Manila/Marawi (kath.net/KAP) Nach dem islamistischen Bombenanschlag auf einen Adventgottesdienst auf den Philippinen mit vier Toten suchen die Behörden weiter nach den Attentätern. Die Polizei hat im Zusammenhang mit der Explosion in der Stadt Marawi auf Mindanao am Sonntag mehrere Verdächtige im Blick. Nach Durchsicht von Videoaufnahmen suche man mittlerweile nach vier "Personen von Interesse", teilte ein Polizeisprecher laut Nachrichtensender "GMA News" (Dienstag) mit. Zwei der Gesuchten hätten Verbindungen zu einer lokalen Terrorgruppierung. Angaben der Terrormiliz Islamischer Staat und der Gruppierung Maute, die sich zu dem Anschlag bekannten, werden von den Behörden untersucht.

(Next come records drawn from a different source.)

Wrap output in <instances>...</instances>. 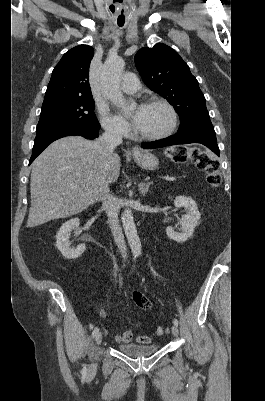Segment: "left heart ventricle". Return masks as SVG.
I'll return each instance as SVG.
<instances>
[{
	"mask_svg": "<svg viewBox=\"0 0 265 401\" xmlns=\"http://www.w3.org/2000/svg\"><path fill=\"white\" fill-rule=\"evenodd\" d=\"M169 121V113L160 105H147L141 120L137 124L139 135H150L159 132Z\"/></svg>",
	"mask_w": 265,
	"mask_h": 401,
	"instance_id": "1",
	"label": "left heart ventricle"
}]
</instances>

Die Tat hatte sich am ersten Adventsonntag während eines Gottesdienstes in einer Sporthalle an der Mindanao State University (MSU) ereignet. An der Messe nahmen Studenten, Dozenten, Universitätsmitarbeiter und andere Gläubige teil. Vier Menschen wurden bei dem Anschlag getötet. Unter den mehr als 50 Verletzten seien mehrere in kritischem Zustand im Krankenhaus, berichtete Ortsbischof Edwin de la Pena y Angot laut Pressedienst "Fides" und Portal "Vatican News" (Montag).

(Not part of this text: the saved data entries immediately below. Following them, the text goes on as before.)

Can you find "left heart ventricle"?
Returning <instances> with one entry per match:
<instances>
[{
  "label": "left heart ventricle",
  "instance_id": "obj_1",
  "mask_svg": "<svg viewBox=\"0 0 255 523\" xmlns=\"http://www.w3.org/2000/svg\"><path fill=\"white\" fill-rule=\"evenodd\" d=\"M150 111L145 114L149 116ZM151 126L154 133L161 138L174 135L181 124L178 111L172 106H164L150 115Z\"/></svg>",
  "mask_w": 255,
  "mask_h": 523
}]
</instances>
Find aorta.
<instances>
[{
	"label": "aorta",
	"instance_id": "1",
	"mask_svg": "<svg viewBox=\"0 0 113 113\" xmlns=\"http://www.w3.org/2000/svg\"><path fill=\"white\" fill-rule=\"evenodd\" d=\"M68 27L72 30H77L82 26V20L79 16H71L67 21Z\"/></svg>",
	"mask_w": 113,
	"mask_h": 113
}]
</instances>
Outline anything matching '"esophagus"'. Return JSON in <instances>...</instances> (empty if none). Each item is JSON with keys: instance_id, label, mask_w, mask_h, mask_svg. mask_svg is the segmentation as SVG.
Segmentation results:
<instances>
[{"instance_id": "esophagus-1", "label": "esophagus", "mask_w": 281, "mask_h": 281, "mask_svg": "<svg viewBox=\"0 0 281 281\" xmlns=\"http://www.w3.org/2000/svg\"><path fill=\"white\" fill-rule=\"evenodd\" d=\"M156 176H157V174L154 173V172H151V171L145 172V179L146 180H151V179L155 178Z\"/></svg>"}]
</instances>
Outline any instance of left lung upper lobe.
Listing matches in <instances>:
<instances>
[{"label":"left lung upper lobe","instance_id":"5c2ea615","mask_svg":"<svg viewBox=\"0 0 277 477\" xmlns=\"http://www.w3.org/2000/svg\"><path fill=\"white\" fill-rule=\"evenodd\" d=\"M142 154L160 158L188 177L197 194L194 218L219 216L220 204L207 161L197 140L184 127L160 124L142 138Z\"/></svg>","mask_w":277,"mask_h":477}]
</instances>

Der Angriff habe unter Christen, aber auch Muslimen Fassungslosigkeit und großen Schmerz ausgelöst, sagte der Bischof der die Prälatur Marawi leitet. "Sie haben uns mitten ins Herz getroffen, das heißt, während der Eucharistie, dem höchsten Moment unseres Glaubens. Es gibt jetzt viel Angst, aber der Glaube begleitet uns und gibt uns Halt", schilderte de la Pena. Die zum Fest Mariä Empfängnis am 8. Dezember üblichen Prozessionen wurden aber vorsichtshalber abgesagt.

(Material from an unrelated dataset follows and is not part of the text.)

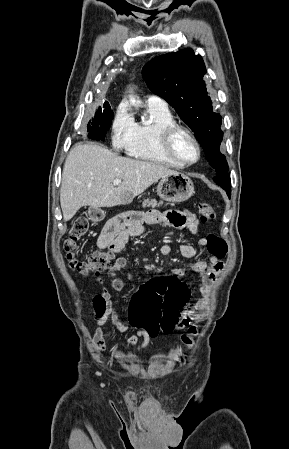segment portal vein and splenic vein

Der Anschlag sei ausgerechnet während der Mindanao-Friedenswoche erfolgt, in der auf der ganzen Insel der Wunsch nach Frieden beteuert und mit öffentlichen Demonstrationen, Dialogtreffen und Gebeten bezeugt wird, berichtete der Bischof weiter. Die Polizei hatte die Explosion bereits am Sonntag als Racheakt für die jüngste Tötung von elf Kämpfern einer Terrormiliz bei einer Militäroperation gewertet. "Sie suchen die Öffentlichkeit und schlachten unschuldige Menschen ab. Das ist schrecklich", so de la Pena.

Mehr Sicherheit und Schutz für christliche Versammlungen forderte unterdessen der Präsident der philippinischen Caritas. "Es müssen gezielte Anstrengungen unternommen werden, um eine Wiederholung derartiger gewalttätiger Vorfälle zu verhindern und das Grundrecht auf Gottesdienste ohne Angst vor irgendjemandem zu schützen", betonte Bischof Jose Colin Bagaforo. Regierung, Religionsvertreter und die Gesellschaft als Ganzes müsse trotz des Anschlags "zusammenarbeiten, um ein Umfeld des Friedens zu fördern", rief er gleichzeitig auf.

Mindanao als Siedlungsgebiet der philippinischen Muslime ist seit Jahrzehnten Schauplatz islamistischer Gewalt. 2017 wurde Marawi von Terroristen des "Islamischen Staates" (IS) besetzt und konnte nur nach einem fünfmonatigem Häuserkampf von der philippinischen Armee befreit werden. Damals besetzten die Terroristen auch die katholische Kathedrale der Stadt und nahmen mehrere Gottesdienstbesucher als Geiseln.